Real Sociedad de Fútbol "B" (also known as Sanse) is a Spanish football team based in San Sebastián, in the autonomous community of Basque Country. Founded in 1955, it is the reserve team of Real Sociedad and plays in Primera Federación – Group 2, holding home games at Campo José Luis Orbegozo holding 2,500 spectators of the Zubieta Facilities.

Unlike in nations such as England, reserve teams in Spain play in the same football pyramid as their senior team rather than a separate league. However, reserve teams cannot play in the same division as their senior team. Therefore, the team is ineligible for promotion to La Liga, the division in which the main side plays. Reserve teams are also no longer permitted to enter the Copa del Rey.

History
The team's origin dates from 1952 when the Real Sociedad youth team were runners-up in the Copa del Rey Juvenil and the club's board sought to bridge the gap between the talented teenagers and the senior team: the concept of Real Sociedad de Fútbol Junior was introduced, but economic problems delayed its first official match until 1955, immediately after the youth team won the Copa Juvenil. After quickly gaining promotion to the third tier to become part of the national football pyramid, a name change was required to differentiate them from the senior team, and San Sebastián Club de Fútbol was chosen. They first reached the second division in 1959–60, and achieved a best ever classification in the category after finishing fifth two years later; however, as the main squad was relegated from La Liga, San Sebastián was ineligible for promotion, being relegated instead.

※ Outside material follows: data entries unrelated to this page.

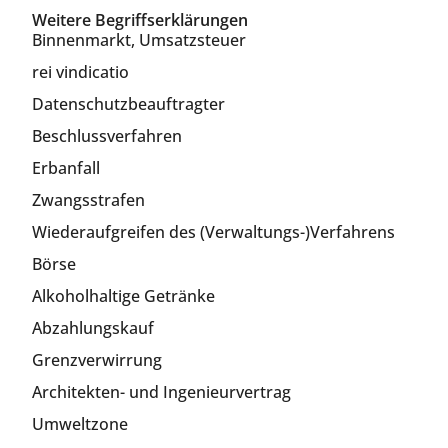
Weitere Begriffserklärungen
Binnenmarkt, Umsatzsteuer
rei vindicatio
Datenschutzbeauftragter
Beschlussverfahren
Erbanfall
Zwangsstrafen
Wiederaufgreifen des (Verwaltungs-)Verfahrens
Börse
Alkoholhaltige Getränke
Abzahlungskauf
Grenzverwirrung
Architekten- und Ingenieurvertrag
Umweltzone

In 1980, Sanse was promoted to the newly created Segunda División B, remaining in that category for 17 consecutive seasons. Afterwards they fluctuated between the third and fourth tiers, reaching the promotion playoffs of the former in 1991 and 2006 but subsequently falling short. In 1992, a change in rules forced the team to change its name, and it was renamed Real Sociedad de Fútbol B. Liga de Fútbol Profesional's rules prohibit B clubs from having different names from their parent club, the exceptions being Real Madrid Castilla and Sevilla Atlético. Upon celebrating its 50-year anniversary in 2007, the team had used 486 players, preparing dozens to represent the first team including the vast majority of the squad that won the Spanish championship twice in succession (1980–81 and  1981–82).

A change in the club structure from 2016 meant that most Sanse players would be promoted from a new subsidiary, Real Sociedad C (previously known as Berio), who would play in Tercera División with under-20 graduates of the club's youth system. The Real Sociedad C team must play at least one division below Real Sociedad B.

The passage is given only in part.